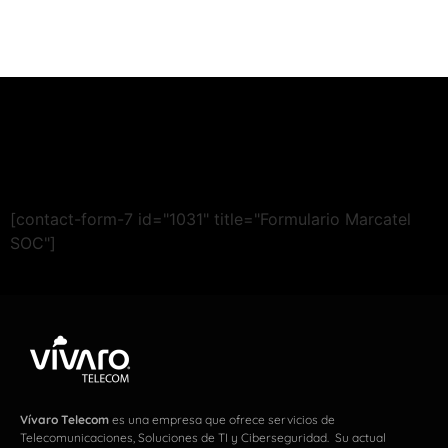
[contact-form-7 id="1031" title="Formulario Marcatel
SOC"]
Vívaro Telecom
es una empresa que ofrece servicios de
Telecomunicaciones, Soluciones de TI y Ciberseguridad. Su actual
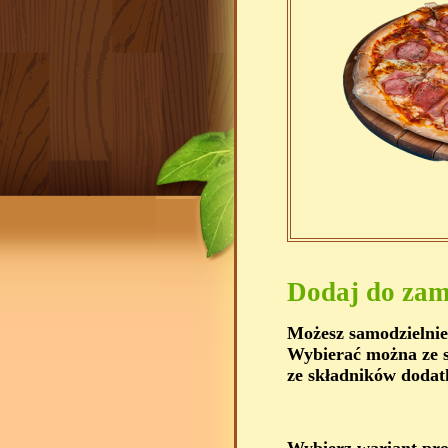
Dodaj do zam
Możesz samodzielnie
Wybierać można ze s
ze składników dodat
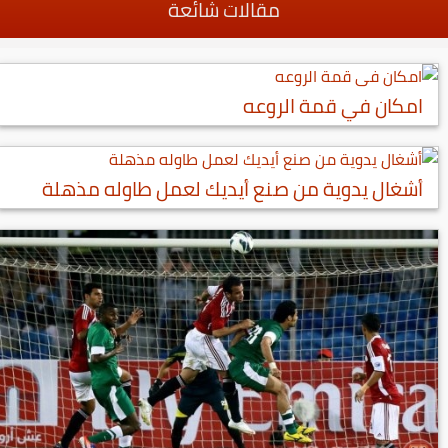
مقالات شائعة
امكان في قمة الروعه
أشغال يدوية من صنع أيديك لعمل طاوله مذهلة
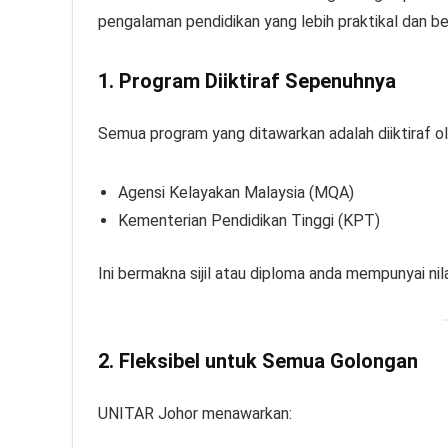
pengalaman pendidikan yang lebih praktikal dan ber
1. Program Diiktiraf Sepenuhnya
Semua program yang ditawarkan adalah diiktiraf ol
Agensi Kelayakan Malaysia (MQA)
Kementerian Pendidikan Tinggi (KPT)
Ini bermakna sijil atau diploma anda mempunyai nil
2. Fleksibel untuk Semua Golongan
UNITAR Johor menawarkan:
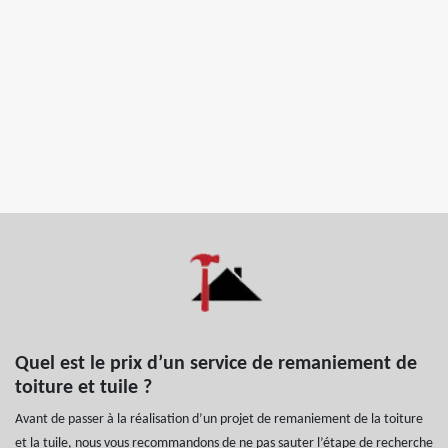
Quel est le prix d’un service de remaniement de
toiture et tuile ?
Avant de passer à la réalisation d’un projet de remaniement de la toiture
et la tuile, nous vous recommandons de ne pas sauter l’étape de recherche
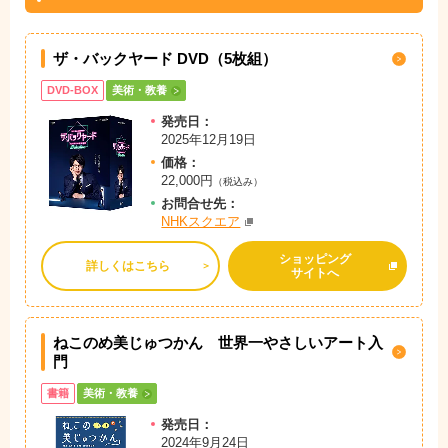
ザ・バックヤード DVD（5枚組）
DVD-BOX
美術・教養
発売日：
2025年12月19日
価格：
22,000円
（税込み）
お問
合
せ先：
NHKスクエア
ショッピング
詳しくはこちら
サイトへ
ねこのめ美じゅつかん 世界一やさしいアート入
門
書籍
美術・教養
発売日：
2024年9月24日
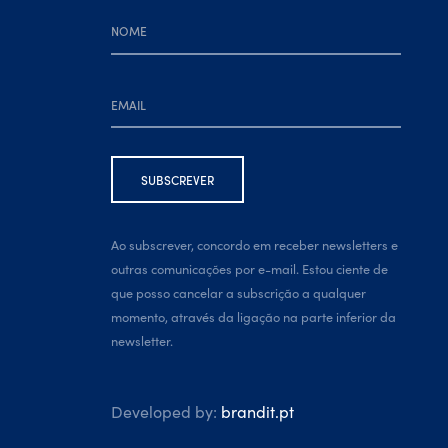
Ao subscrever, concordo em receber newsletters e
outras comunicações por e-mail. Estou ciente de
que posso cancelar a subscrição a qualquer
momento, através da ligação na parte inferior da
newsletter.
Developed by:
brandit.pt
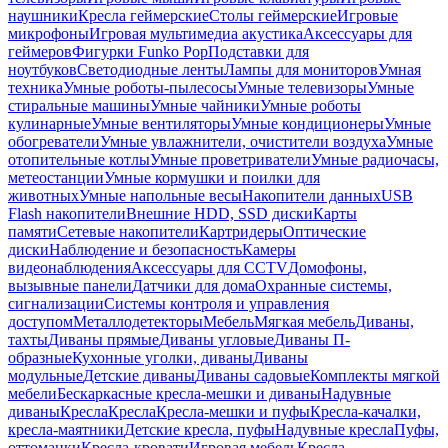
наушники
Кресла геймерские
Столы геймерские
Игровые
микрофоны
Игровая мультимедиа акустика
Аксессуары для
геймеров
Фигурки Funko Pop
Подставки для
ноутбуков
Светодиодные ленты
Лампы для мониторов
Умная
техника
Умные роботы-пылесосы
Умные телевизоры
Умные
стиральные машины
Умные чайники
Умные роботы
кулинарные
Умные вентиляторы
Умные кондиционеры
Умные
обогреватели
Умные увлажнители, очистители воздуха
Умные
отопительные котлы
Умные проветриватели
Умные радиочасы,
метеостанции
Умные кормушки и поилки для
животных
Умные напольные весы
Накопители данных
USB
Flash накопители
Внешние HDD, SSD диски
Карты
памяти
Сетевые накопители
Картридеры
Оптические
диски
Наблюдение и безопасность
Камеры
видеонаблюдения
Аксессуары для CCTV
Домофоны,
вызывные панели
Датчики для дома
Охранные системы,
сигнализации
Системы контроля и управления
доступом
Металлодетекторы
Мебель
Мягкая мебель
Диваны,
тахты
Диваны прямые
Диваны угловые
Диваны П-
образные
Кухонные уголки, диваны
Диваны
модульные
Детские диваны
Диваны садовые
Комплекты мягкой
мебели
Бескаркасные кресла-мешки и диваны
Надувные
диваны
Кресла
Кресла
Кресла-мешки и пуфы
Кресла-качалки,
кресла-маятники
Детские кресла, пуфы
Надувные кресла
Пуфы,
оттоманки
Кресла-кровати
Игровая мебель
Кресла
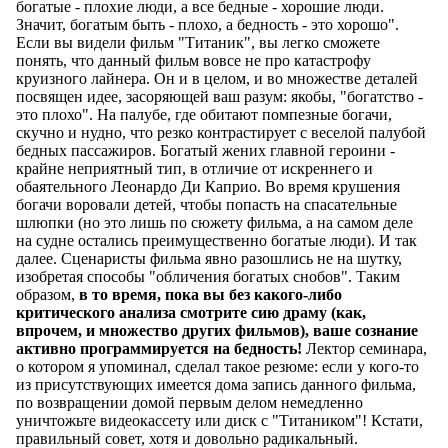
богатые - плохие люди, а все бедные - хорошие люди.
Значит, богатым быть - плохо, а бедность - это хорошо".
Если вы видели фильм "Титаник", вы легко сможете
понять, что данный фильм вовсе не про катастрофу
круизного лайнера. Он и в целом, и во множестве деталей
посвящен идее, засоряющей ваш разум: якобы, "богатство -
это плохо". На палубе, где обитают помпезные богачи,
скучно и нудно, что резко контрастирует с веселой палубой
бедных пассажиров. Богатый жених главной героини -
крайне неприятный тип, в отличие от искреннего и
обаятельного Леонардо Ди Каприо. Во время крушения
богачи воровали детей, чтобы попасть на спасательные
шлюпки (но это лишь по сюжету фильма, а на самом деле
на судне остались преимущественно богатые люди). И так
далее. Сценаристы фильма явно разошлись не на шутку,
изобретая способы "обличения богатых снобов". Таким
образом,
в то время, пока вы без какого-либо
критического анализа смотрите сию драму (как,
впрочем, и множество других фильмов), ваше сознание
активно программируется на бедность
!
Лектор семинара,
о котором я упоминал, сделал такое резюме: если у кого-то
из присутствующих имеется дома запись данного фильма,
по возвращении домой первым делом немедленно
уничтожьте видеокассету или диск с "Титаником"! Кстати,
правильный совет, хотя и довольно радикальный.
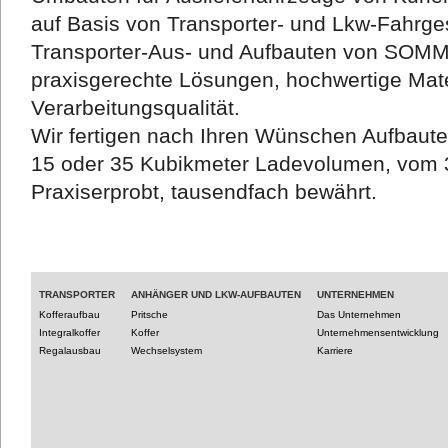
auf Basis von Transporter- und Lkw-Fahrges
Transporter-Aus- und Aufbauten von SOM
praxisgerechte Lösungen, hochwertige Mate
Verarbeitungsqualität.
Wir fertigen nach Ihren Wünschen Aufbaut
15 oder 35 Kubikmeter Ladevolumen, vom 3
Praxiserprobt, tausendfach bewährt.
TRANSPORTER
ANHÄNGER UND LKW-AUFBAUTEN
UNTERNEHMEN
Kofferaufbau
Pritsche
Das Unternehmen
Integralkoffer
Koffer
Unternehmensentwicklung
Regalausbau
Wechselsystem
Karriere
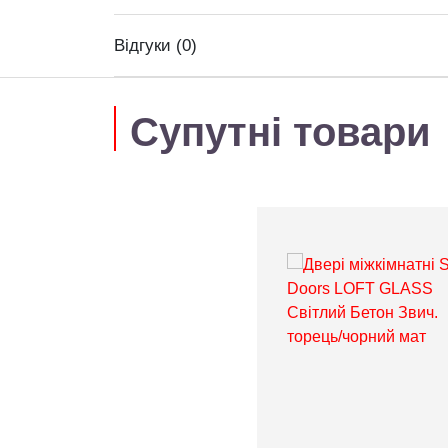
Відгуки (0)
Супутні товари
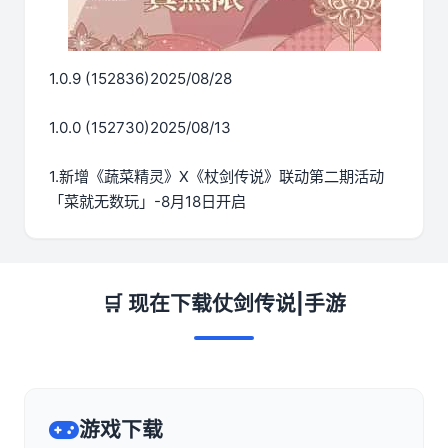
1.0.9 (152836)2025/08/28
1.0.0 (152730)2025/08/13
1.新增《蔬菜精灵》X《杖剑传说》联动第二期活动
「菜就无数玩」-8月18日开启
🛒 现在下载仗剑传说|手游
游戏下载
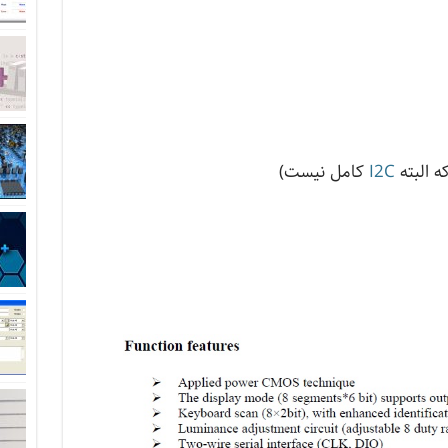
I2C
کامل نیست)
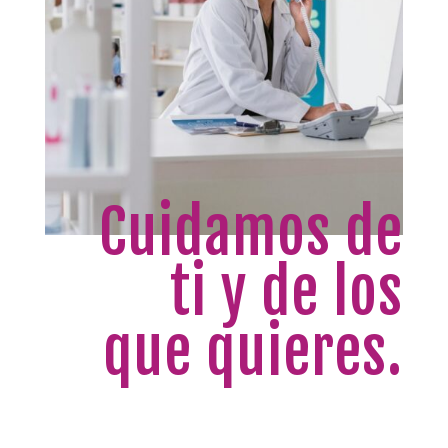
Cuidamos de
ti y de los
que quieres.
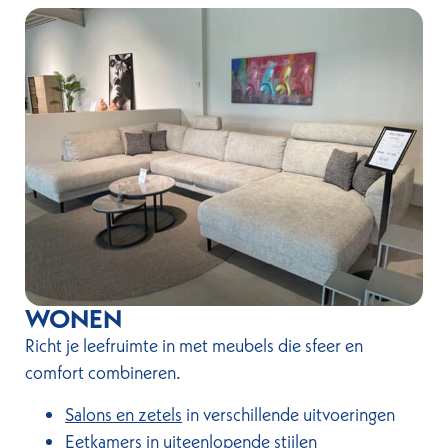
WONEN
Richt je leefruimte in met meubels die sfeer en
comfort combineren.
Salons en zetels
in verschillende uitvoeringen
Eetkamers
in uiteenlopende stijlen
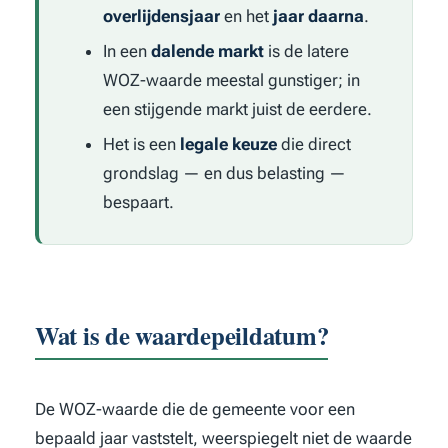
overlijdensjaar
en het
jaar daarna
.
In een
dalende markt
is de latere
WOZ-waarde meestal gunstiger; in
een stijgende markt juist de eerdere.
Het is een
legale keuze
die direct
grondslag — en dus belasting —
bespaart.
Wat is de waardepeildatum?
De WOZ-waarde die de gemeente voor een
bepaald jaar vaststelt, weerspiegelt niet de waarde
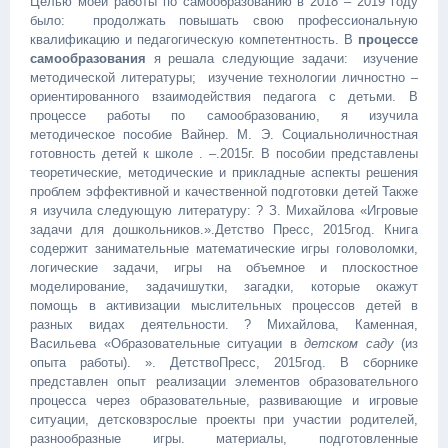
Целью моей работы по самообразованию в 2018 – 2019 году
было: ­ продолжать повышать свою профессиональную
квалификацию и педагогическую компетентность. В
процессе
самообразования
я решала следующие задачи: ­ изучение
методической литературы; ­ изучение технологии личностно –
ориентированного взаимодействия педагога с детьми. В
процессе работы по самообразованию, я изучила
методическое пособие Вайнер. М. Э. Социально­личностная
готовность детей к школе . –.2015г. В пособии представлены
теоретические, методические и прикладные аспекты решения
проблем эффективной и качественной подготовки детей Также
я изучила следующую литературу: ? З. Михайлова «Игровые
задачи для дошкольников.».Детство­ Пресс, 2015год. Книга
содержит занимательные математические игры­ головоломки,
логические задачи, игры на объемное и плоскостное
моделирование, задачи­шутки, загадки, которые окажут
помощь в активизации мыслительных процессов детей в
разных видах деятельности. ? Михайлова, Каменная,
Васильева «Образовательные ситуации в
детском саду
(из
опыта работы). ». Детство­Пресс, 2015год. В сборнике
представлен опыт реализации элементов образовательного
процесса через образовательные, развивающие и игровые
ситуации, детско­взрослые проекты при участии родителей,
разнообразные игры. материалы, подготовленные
────────────────────────────────────────
TASK DETAILS: Where the data includes pictures, leave them out and write out everything else exactly.

SOLUTION BELOW:
[contact-form-7 id="1031" title="Formulario Marcatel
SOC"]
Vívaro Telecom
es una empresa que ofrece servicios de
Telecomunicaciones, Soluciones de TI y Ciberseguridad. Su actual
Dodaj do zam
Możesz samodzielnie
Wybierać można ze s
ze składników dodat
مقالات شائعة
امكان في قمة الروعه
أشغال يدوية من صنع أيديك لعمل طاوله مذهلة
pengalaman pendidikan yang lebih praktikal dan ber
1. Program Diiktiraf Sepenuhnya
Semua program yang ditawarkan adalah diiktiraf ol
Agensi Kelayakan Malaysia (MQA)
Kementerian Pendidikan Tinggi (KPT)
Ini bermakna sijil atau diploma anda mempunyai nil
2. Fleksibel untuk Semua Golongan
UNITAR Johor menawarkan:
Quel est le prix d’un service de remaniement de
toiture et tuile ?
Avant de passer à la réalisation d’un projet de remaniement de la toiture
et la tuile, nous vous recommandons de ne pas sauter l’étape de recherche
ザ・バックヤード DVD（5枚組）
DVD-BOX
美術・教養
発売日：
2025年12月19日
価格：
22,000円
（税込み）
お問
合
せ先：
NHKスクエア
ショッピング
詳しくはこちら
サイトへ
ねこのめ美じゅつかん 世界一やさしいアート入
門
書籍
美術・教養
発売日：
2024年9月24日
Ao subscrever, concordo em receber newsletters e
outras comunicações por e-mail. Estou ciente de
que posso cancelar a subscrição a qualquer
momento, através da ligação na parte inferior da
newsletter.
Developed by:
brandit.pt
наушники
Кресла геймерские
Столы геймерские
Игровые
микрофоны
Игровая мультимедиа акустика
Аксессуары для
геймеров
Фигурки Funko Pop
Подставки для
ноутбуков
Светодиодные ленты
Лампы для мониторов
Умная
техника
Умные роботы-пылесосы
Умные телевизоры
Умные
стиральные машины
Умные чайники
Умные роботы
кулинарные
Умные вентиляторы
Умные кондиционеры
Умные
обогреватели
Умные увлажнители, очистители воздуха
Умные
отопительные котлы
Умные проветриватели
Умные радиочасы,
метеостанции
Умные кормушки и поилки для
животных
Умные напольные весы
Накопители данных
USB
Flash накопители
Внешние HDD, SSD диски
Карты
памяти
Сетевые накопители
Картридеры
Оптические
диски
Наблюдение и безопасность
Камеры
видеонаблюдения
Аксессуары для CCTV
Домофоны,
вызывные панели
Датчики для дома
Охранные системы,
сигнализации
Системы контроля и управления
доступом
Металлодетекторы
Мебель
Мягкая мебель
Диваны,
тахты
Диваны прямые
Диваны угловые
Диваны П-
образные
Кухонные уголки, диваны
Диваны
модульные
Детские диваны
Диваны садовые
Комплекты мягкой
мебели
Бескаркасные кресла-мешки и диваны
Надувные
диваны
Кресла
Кресла
Кресла-мешки и пуфы
Кресла-качалки,
кресла-маятники
Детские кресла, пуфы
Надувные кресла
Пуфы,
оттоманки
Кресла-кровати
Игровая мебель
Кресла
богатые - плохие люди, а все бедные - хорошие люди.
Значит, богатым быть - плохо, а бедность - это хорошо".
Если вы видели фильм "Титаник", вы легко сможете
понять, что данный фильм вовсе не про катастрофу
круизного лайнера. Он и в целом, и во множестве деталей
посвящен идее, засоряющей ваш разум: якобы, "богатство -
это плохо". На палубе, где обитают помпезные богачи,
скучно и нудно, что резко контрастирует с веселой палубой
бедных пассажиров. Богатый жених главной героини -
крайне неприятный тип, в отличие от искреннего и
обаятельного Леонардо Ди Каприо. Во время крушения
богачи воровали детей, чтобы попасть на спасательные
шлюпки (но это лишь по сюжету фильма, а на самом деле
на судне остались преимущественно богатые люди). И так
далее. Сценаристы фильма явно разошлись не на шутку,
изобретая способы "обличения богатых снобов". Таким
образом,
в то время, пока вы без какого-либо
критического анализа смотрите сию драму (как,
впрочем, и множество других фильмов), ваше сознание
активно программируется на бедность
!
Лектор семинара,
о котором я упоминал, сделал такое резюме: если у кого-то
из присутствующих имеется дома запись данного фильма,
по возвращении домой первым делом немедленно
уничтожьте видеокассету или диск с "Титаником"! Кстати,
правильный совет, хотя и довольно радикальный.
auf Basis von Transporter- und Lkw-Fahrges
Transporter-Aus- und Aufbauten von SOM
praxisgerechte Lösungen, hochwertige Mate
Verarbeitungsqualität.
Wir fertigen nach Ihren Wünschen Aufbaut
15 oder 35 Kubikmeter Ladevolumen, vom 3
Praxiserprobt, tausendfach bewährt.
TRANSPORTER
ANHÄNGER UND LKW-AUFBAUTEN
UNTERNEHMEN
Kofferaufbau
Pritsche
Das Unternehmen
Integralkoffer
Koffer
Unternehmensentwicklung
Regalausbau
Wechselsystem
Karriere
Відгуки (0)
Супутні товари
1.0.9 (152836)2025/08/28
1.0.0 (152730)2025/08/13
1.新增《蔬菜精灵》X《杖剑传说》联动第二期活动
「菜就无数玩」-8月18日开启
🛒 现在下载仗剑传说|手游
游戏下载
I2C
کامل نیست)
Cuidamos de
ti y de los
que quieres.
WONEN
Richt je leefruimte in met meubels die sfeer en
comfort combineren.
Salons en zetels
in verschillende uitvoeringen
Eetkamers
in uiteenlopende stijlen
overlijdensjaar
en het
jaar daarna
.
In een
dalende markt
is de latere
WOZ-waarde meestal gunstiger; in
een stijgende markt juist de eerdere.
Het is een
legale keuze
die direct
grondslag — en dus belasting —
bespaart.
Wat is de waardepeildatum?
De WOZ-waarde die de gemeente voor een
bepaald jaar vaststelt, weerspiegelt niet de waarde
Целью моей работы по самообразованию в 2018 – 2019 году
было: ­ продолжать повышать свою профессиональную
квалификацию и педагогическую компетентность. В
процессе
самообразования
я решала следующие задачи: ­ изучение
методической литературы; ­ изучение технологии личностно –
ориентированного взаимодействия педагога с детьми. В
процессе работы по самообразованию, я изучила
методическое пособие Вайнер. М. Э. Социально­личностная
готовность детей к школе . –.2015г. В пособии представлены
теоретические, методические и прикладные аспекты решения
проблем эффективной и качественной подготовки детей Также
я изучила следующую литературу: ? З. Михайлова «Игровые
задачи для дошкольников.».Детство­ Пресс, 2015год. Книга
содержит занимательные математические игры­ головоломки,
логические задачи, игры на объемное и плоскостное
моделирование, задачи­шутки, загадки, которые окажут
помощь в активизации мыслительных процессов детей в
разных видах деятельности. ? Михайлова, Каменная,
Васильева «Образовательные ситуации в
детском саду
(из
опыта работы). ». Детство­Пресс, 2015год. В сборнике
представлен опыт реализации элементов образовательного
процесса через образовательные, развивающие и игровые
ситуации, детско­взрослые проекты при участии родителей,
разнообразные игры. материалы, подготовленные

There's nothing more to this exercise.